Personal information
- Nationality: British
- Born: 21 March 2003 (age 23)

Sport
- Country: Great Britain
- Sport: Rowing
- Event: Pairs/Fours/Eights

Medal record
Men's rowing
Representing Great Britain
World Championships
| Silver medal – second place | 2026 Amsterdam | Eight |
World U23 Championships
| Gold medal – first place | 2022 Varese | Eight |
| Gold medal – first place | 2023 Plovdiv | Coxless Pair |
| Gold medal – first place | 2024 St. Catharines | Coxless four |
| Gold medal – first place | 2025 Poznan | Eight |

= Harry Geffen =

British rower (born 2003)

Harry Geffen (born 21 March 2003) is a British rower. He was a medalist at the 2026 World Rowing Championships, having previously won multiple gold medals at the World Rowing U23 Championships. He competed at The Boat Race 2026.

==Career==
Geffen started rowing after his older brother William who competed for Oxford University Boat Club, with the pair later becoming training partners.

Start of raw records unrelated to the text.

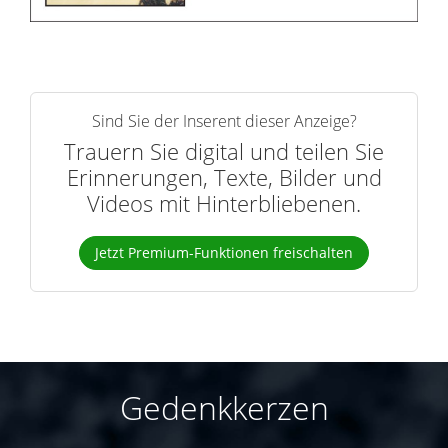
Sind Sie der Inserent dieser Anzeige?
Trauern Sie digital und teilen Sie
Erinnerungen, Texte, Bilder und
Videos mit Hinterbliebenen.
Jetzt Premium-Funktionen freischalten
Gedenkkerzen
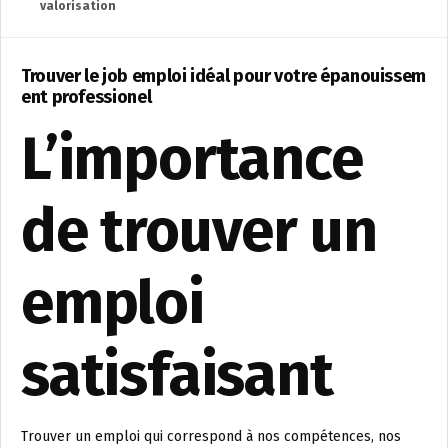
valorisation
Trouver le job emploi idéal pour votre épanouissem
ent professionel
L’importance
de trouver un
emploi
satisfaisant
Trouver un emploi qui correspond à nos compétences, nos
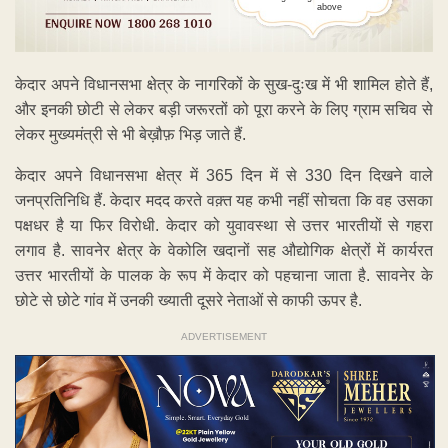
above
केदार अपने विधानसभा क्षेत्र के नागरिकों के सुख-दुःख में भी शामिल होते हैं,
और इनकी छोटी से लेकर बड़ी जरूरतों को पूरा करने के लिए ग्राम सचिव से
लेकर मुख्यमंत्री से भी बेख़ौफ़ भिड़ जाते हैं.
केदार अपने विधानसभा क्षेत्र में 365 दिन में से 330 दिन दिखने वाले
जनप्रतिनिधि हैं. केदार मदद करते वक़्त यह कभी नहीं सोचता कि वह उसका
पक्षधर है या फिर विरोधी. केदार को युवावस्था से उत्तर भारतीयों से गहरा
लगाव है. सावनेर क्षेत्र के वेकोलि खदानों सह औद्योगिक क्षेत्रों में कार्यरत
उत्तर भारतीयों के पालक के रूप में केदार को पहचाना जाता है. सावनेर के
छोटे से छोटे गांव में उनकी ख्याती दूसरे नेताओं से काफी ऊपर है.
ADVERTISEMENT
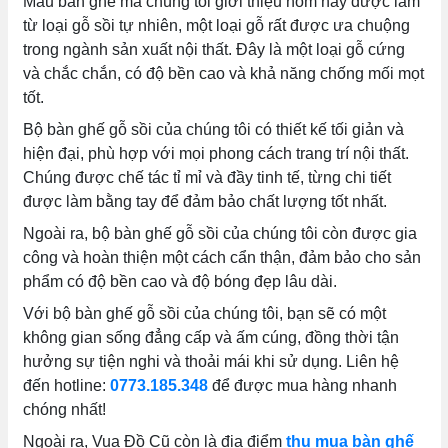
Mẫu bàn ghế mà chúng tôi giới thiệu hôm nay được làm
từ loại gỗ sồi tự nhiên, một loại gỗ rất được ưa chuộng
trong ngành sản xuất nội thất. Đây là một loại gỗ cứng
và chắc chắn, có độ bền cao và khả năng chống mối mọt
tốt.
Bộ bàn ghế gỗ sồi của chúng tôi có thiết kế tối giản và
hiện đại, phù hợp với mọi phong cách trang trí nội thất.
Chúng được chế tác tỉ mỉ và đầy tinh tế, từng chi tiết
được làm bằng tay để đảm bảo chất lượng tốt nhất.
Ngoài ra, bộ bàn ghế gỗ sồi của chúng tôi còn được gia
công và hoàn thiện một cách cẩn thận, đảm bảo cho sản
phẩm có độ bền cao và độ bóng đẹp lâu dài.
Với bộ bàn ghế gỗ sồi của chúng tôi, bạn sẽ có một
không gian sống đẳng cấp và ấm cúng, đồng thời tận
hưởng sự tiện nghi và thoải mái khi sử dụng. Liên hệ
đến hotline:
0773.185.348
để được mua hàng nhanh
chóng nhất!
Ngoài ra, Vua Đồ Cũ còn là địa điểm
thu mua bàn ghế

Geffen studied and competed at Yale University in the United States and later competed for Oxford University. Geffen was the stroke in the Oxford Men’s Blue Boat at the The Boat Race 2026. He was a multiple gold medalist competing for Great Britain at the World Rowing U23 Championships, stroking the U23 Eight to gold in 2022, before also winning gold in the Pair in 2023, and the Coxless Four in 2024, and the men’s eight in 2025.

Having competed in the men's pair at the 2025 World Rowing Championships in Shanghai, Geffen won a silver medal at the 2026 World Rowing Championships in Amsterdam, in August 2026 as part of the men's eight.